┌──

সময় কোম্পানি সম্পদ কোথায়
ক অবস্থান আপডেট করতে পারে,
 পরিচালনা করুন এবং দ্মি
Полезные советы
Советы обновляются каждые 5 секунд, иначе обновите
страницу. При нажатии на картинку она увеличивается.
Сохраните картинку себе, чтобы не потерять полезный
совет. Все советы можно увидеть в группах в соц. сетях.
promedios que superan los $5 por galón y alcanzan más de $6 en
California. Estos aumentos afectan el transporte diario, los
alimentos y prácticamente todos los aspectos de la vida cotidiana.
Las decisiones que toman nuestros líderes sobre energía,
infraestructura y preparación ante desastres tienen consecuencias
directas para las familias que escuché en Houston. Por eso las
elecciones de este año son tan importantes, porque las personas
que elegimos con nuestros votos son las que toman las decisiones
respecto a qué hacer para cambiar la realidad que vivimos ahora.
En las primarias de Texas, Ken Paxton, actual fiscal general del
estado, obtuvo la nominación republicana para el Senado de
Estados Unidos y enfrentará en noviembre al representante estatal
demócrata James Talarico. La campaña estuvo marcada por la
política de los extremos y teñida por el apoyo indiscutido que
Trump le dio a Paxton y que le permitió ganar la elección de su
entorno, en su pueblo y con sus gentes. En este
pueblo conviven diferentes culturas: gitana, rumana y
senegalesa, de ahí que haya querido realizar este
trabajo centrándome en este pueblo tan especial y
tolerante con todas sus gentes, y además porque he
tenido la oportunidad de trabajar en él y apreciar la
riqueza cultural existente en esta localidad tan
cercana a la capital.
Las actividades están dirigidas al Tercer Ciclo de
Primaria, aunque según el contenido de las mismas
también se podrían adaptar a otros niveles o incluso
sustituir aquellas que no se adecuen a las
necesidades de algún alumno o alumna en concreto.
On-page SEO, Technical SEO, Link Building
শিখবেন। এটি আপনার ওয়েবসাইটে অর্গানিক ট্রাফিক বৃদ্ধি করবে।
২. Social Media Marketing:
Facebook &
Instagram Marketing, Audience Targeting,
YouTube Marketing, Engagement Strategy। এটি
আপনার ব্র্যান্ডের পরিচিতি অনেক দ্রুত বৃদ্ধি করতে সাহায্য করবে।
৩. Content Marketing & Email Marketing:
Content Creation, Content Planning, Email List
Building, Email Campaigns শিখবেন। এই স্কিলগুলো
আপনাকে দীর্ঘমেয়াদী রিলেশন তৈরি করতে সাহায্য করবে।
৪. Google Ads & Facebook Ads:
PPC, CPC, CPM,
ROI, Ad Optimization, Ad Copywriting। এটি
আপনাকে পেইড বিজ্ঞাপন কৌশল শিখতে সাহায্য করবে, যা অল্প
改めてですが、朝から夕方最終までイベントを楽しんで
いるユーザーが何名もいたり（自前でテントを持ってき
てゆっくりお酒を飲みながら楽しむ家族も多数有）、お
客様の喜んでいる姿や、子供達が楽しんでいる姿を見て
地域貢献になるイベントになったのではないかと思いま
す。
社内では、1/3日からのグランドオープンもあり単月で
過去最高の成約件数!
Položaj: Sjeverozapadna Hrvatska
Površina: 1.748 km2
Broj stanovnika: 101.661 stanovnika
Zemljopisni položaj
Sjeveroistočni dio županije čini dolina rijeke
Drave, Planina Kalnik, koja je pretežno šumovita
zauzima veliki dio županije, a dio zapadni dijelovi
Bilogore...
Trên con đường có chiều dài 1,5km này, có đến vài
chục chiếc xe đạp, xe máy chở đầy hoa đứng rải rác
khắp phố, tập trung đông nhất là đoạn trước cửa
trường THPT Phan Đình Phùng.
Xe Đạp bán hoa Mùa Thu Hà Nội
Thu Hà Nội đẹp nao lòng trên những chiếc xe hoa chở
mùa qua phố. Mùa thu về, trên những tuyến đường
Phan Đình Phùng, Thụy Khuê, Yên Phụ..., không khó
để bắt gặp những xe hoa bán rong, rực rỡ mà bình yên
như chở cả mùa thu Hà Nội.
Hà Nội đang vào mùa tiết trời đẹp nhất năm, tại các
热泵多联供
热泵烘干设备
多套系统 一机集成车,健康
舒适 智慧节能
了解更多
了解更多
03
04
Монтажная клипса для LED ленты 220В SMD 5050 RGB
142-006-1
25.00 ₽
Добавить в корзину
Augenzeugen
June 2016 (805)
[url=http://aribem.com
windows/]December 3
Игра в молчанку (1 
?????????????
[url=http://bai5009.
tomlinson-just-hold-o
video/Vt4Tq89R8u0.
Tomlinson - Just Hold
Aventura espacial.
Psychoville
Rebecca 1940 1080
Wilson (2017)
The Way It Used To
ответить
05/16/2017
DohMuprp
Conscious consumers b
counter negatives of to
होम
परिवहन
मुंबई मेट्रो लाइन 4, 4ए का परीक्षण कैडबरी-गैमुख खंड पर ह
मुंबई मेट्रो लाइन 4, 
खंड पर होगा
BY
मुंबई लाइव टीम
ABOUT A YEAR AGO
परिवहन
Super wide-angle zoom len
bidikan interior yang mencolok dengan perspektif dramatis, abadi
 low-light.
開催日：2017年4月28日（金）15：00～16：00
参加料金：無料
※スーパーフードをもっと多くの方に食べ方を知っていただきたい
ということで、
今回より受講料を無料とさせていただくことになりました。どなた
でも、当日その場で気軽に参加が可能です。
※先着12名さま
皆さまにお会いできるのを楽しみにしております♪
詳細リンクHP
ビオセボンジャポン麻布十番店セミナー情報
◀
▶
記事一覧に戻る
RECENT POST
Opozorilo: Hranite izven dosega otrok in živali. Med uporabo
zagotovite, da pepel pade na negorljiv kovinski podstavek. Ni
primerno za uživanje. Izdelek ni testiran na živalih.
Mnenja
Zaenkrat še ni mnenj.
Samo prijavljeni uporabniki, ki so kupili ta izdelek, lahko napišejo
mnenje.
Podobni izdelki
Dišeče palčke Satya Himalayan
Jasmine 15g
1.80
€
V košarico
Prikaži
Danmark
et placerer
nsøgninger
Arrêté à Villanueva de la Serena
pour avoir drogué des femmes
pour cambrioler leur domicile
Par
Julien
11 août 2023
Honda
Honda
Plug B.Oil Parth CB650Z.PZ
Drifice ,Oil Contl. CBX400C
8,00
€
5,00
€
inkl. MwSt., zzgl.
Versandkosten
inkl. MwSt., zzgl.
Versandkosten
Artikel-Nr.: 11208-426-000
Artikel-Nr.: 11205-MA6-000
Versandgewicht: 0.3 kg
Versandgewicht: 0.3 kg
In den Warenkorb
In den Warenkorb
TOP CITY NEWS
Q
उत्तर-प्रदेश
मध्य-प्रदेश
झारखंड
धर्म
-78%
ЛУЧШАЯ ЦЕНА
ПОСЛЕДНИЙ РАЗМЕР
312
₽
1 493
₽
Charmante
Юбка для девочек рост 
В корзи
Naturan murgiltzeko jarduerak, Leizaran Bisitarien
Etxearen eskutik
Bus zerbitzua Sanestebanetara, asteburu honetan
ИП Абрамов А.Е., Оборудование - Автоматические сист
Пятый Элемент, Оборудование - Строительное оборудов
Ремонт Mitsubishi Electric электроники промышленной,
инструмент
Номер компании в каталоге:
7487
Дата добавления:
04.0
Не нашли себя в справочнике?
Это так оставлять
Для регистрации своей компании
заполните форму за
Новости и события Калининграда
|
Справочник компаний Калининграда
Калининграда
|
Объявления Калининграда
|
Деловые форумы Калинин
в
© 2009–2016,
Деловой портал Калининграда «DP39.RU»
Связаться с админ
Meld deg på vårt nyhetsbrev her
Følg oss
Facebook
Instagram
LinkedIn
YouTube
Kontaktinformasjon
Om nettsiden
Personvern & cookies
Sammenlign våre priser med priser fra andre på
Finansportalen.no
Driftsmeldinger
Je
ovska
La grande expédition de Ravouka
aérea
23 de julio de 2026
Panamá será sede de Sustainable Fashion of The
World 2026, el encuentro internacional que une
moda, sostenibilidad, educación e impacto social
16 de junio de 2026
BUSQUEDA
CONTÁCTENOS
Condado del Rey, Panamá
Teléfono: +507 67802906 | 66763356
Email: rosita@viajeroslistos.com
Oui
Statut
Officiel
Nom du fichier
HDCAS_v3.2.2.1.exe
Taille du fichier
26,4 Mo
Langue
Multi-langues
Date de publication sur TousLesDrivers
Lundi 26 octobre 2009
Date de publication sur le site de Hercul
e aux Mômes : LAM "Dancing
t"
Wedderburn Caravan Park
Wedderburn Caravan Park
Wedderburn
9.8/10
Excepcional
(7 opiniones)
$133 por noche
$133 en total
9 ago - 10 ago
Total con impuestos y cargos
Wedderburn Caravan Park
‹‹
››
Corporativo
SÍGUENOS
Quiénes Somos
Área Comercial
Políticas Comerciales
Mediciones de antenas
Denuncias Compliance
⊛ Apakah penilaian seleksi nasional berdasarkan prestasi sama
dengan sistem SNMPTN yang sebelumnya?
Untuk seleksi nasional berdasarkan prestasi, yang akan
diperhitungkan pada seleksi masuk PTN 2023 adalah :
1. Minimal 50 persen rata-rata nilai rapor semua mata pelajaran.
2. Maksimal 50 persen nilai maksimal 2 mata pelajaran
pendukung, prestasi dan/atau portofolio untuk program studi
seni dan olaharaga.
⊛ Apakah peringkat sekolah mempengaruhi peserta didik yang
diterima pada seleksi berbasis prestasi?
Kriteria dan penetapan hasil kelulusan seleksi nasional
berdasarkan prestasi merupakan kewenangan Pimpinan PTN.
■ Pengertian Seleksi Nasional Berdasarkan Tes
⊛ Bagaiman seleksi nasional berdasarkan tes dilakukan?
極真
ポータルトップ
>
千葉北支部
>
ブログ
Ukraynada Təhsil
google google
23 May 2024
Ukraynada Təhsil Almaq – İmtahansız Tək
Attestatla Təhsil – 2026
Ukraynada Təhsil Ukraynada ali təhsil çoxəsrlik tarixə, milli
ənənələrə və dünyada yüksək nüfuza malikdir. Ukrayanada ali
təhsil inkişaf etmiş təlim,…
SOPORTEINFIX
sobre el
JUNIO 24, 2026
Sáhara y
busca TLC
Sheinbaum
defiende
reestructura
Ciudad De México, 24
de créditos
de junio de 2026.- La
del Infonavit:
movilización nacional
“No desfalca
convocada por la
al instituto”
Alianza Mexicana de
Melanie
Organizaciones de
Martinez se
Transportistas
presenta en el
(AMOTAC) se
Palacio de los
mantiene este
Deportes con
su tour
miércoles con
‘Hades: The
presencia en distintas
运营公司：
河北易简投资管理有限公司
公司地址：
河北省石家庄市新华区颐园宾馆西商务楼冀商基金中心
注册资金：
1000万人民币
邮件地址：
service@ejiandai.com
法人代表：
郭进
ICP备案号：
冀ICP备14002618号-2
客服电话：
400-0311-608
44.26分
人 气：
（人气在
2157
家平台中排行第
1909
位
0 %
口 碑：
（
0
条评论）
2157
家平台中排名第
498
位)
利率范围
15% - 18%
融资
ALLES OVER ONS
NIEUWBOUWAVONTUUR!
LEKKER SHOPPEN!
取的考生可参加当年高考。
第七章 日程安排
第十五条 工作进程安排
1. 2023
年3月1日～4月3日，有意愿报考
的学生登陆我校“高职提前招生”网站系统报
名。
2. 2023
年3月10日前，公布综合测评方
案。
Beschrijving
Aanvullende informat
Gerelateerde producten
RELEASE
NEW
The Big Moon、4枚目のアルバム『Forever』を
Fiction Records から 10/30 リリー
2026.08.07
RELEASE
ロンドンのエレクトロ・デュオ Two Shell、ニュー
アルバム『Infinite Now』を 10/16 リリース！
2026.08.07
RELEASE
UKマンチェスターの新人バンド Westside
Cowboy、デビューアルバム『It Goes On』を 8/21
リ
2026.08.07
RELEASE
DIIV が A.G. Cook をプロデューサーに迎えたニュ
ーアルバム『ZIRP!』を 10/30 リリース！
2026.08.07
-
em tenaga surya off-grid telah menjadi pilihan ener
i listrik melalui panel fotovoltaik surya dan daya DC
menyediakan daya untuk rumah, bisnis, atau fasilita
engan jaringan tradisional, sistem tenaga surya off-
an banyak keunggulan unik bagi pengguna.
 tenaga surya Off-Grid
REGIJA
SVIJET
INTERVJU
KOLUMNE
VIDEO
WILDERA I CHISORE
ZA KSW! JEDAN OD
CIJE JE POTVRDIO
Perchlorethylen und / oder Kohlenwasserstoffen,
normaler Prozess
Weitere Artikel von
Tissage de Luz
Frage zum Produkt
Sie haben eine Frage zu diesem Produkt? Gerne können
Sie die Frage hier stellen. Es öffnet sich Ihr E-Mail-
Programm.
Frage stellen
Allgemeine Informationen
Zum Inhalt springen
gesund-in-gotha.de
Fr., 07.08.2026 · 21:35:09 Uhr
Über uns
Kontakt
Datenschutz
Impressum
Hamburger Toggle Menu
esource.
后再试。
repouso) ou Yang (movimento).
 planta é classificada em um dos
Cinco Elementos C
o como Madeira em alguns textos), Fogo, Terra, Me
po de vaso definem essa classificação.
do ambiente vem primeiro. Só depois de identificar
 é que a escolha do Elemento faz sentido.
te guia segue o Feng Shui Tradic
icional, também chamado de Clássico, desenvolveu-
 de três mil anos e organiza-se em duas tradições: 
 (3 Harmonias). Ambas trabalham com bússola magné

└──

Look above for the line with "Panamá será sede" and the line with "(7 opiniones)". Retype those two lines and every line between them exactly, adding nothing.

Panamá será sede de Sustainable Fashion of The
World 2026, el encuentro internacional que une
moda, sostenibilidad, educación e impacto social
16 de junio de 2026
BUSQUEDA
CONTÁCTENOS
Condado del Rey, Panamá
Teléfono: +507 67802906 | 66763356
Email: rosita@viajeroslistos.com
Oui
Statut
Officiel
Nom du fichier
HDCAS_v3.2.2.1.exe
Taille du fichier
26,4 Mo
Langue
Multi-langues
Date de publication sur TousLesDrivers
Lundi 26 octobre 2009
Date de publication sur le site de Hercul
e aux Mômes : LAM "Dancing
t"
Wedderburn Caravan Park
Wedderburn Caravan Park
Wedderburn
9.8/10
Excepcional
(7 opiniones)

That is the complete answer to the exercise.